Adam kayırma olduğunu görüyoruz. Ben Türk bayraklı gemimi işletemiyorum ama tanıdık olunca… Mesela Kumkapı’da İDO’nun yeri vardı. Bizi oradan çıkardılar. Biz daha önce onlara yardım ettiğimiz için bizi oraya aldılar, daha sonra çıkarmak için de orayı doldurdular. Yasal olarak doldurulan bir yer, belediye el koydu. Ya, yer vardı da vermedik mi dediler. 70 tanker bağlama yeri olmadığı için, karadan elektrik almadığımız için kullanmadığımız yakıtı çöpe atıyoruz.
Kıyıda 330 tane balıkçı var, ben bunları Google’dan tek tek saydım, ortalama iki üç balıkçı barınağı kadar bir tekne bağlama yerimiz yok. Bu kıyılar bu ülke insanının malı, bunun kışı var. Donu var, yazı var. Petrol kirliliği gibi de konulara değinmeliyiz. Limanlar kendi kendilerine iş yapmaya başladılar.
Bi sektör diğer sektörün ayağına basmaya başladı. Salı Pazarı’nda kuru yük gemilerinin barındığını görüyoruz. Hangi tarifeye göre oraya yanaştılar, biz bilmiyoruz. Bi gemiden 500 dolar alıyorlar, bakın burası boğaz, merak eden gidip baksın, isteyen gitsin baksın, isteyen gemi parayla oraya yanaşıyor. Diyorlar ki, kirlilik olmasın diye yanaştılar. Diyelim orası kirlendi, oradan o kirlilikle nasıl kalkacak? Kruvaziyer gemileri o bakımdan çok sıkıntılı, nasıl bakım yapacaklar? Onun bütün tedbirlerinin alınmış olması lazım. BUNKERBARGE’de yapılması gereken uygulamalar var, bunlar yapılmazsa bakımının yapılması çok zor.

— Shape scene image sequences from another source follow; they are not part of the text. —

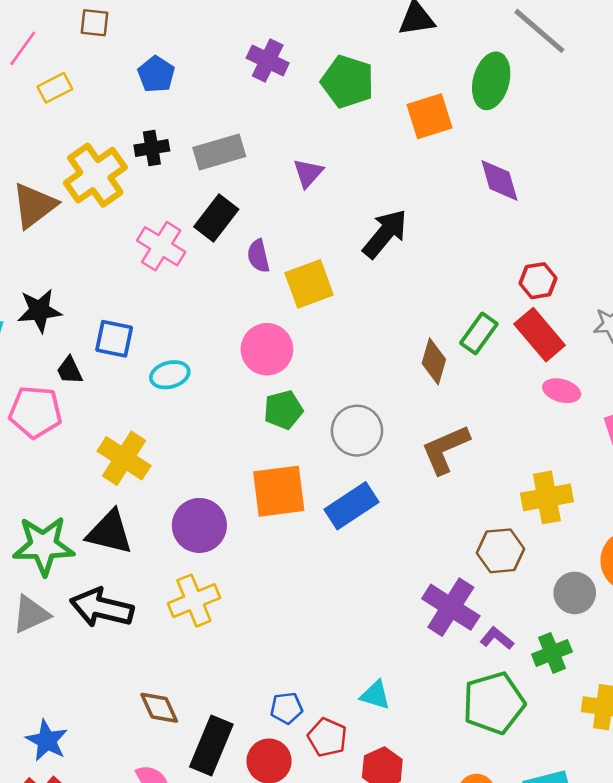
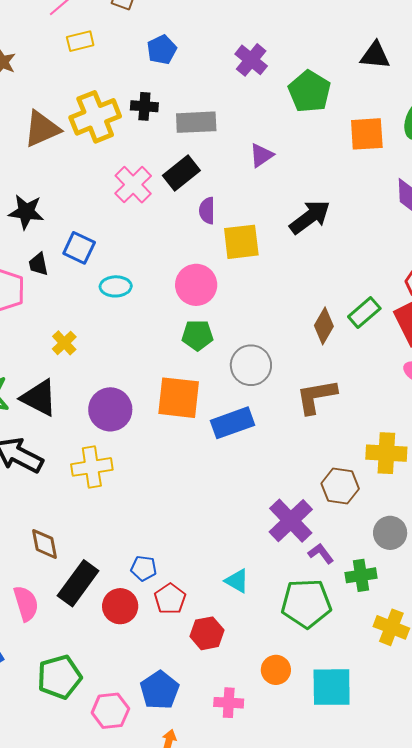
yellow cross: (124, 458) -> (64, 343), size x0.6
cyan triangle: (375, 695) -> (237, 581), moved

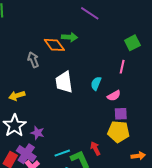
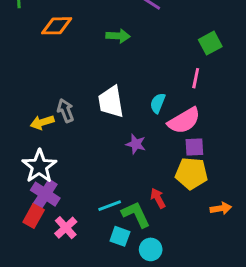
orange diamond: (54, 45) -> (57, 26), moved, turned -55
gray arrow: (33, 60) -> (66, 111), moved
pink semicircle: (114, 96) -> (184, 121), size x1.6
purple star: (37, 133) -> (136, 144), moved
purple cross: (26, 154) -> (45, 194), moved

Bazen armatörler bu işi yapanlardan kayrılıyor. Uluslararası alanda adil olmayan bi rekabet var. Bizleri sektörden uzak uygulamalar mahvetmiş durumda, uluslararası rekabete uygun olmadığımızı söylüyorlar. Sen bana para kazanmasan bile bu rekabet ortamını sağlayacaksın. Kıyıyı yüzerek geçeceksin ama ıslanmadan geçeceksin, mümkün değil. Dolmabahçe Sarayı özenti saraydır, Topkapı kaliteli tam bir Osmanlı Sarayı, hala gözüken bir binası vardır. Topkapı Sarayı’nın gözüken bir kulesi vardır. Bu kule adalet kulesidir. Osmanlı halkı sarayın adaletini görürdü bu kulede. Bir meslek grubu para kazanırken diğeri ezilmemeli. Sualtı inşaatçıları kendilerini anlatamaz hale geldiler, kendimizi ifade edemez hale gelmişiz ve ben şimdi soruyorum size, kendi kıyılarına sahip çıkamayan bu sektöre ve hizmet edenlere nasıl sahip çıksın?
Burada bir şeyler yapmaya çalışıyoruz, ama boş gibi, bu kılavuz kaptan durumu çözülecek. Ben bu işlerden verim alamıyorsam demek ki, ciddi bir kopukluk var” dedi.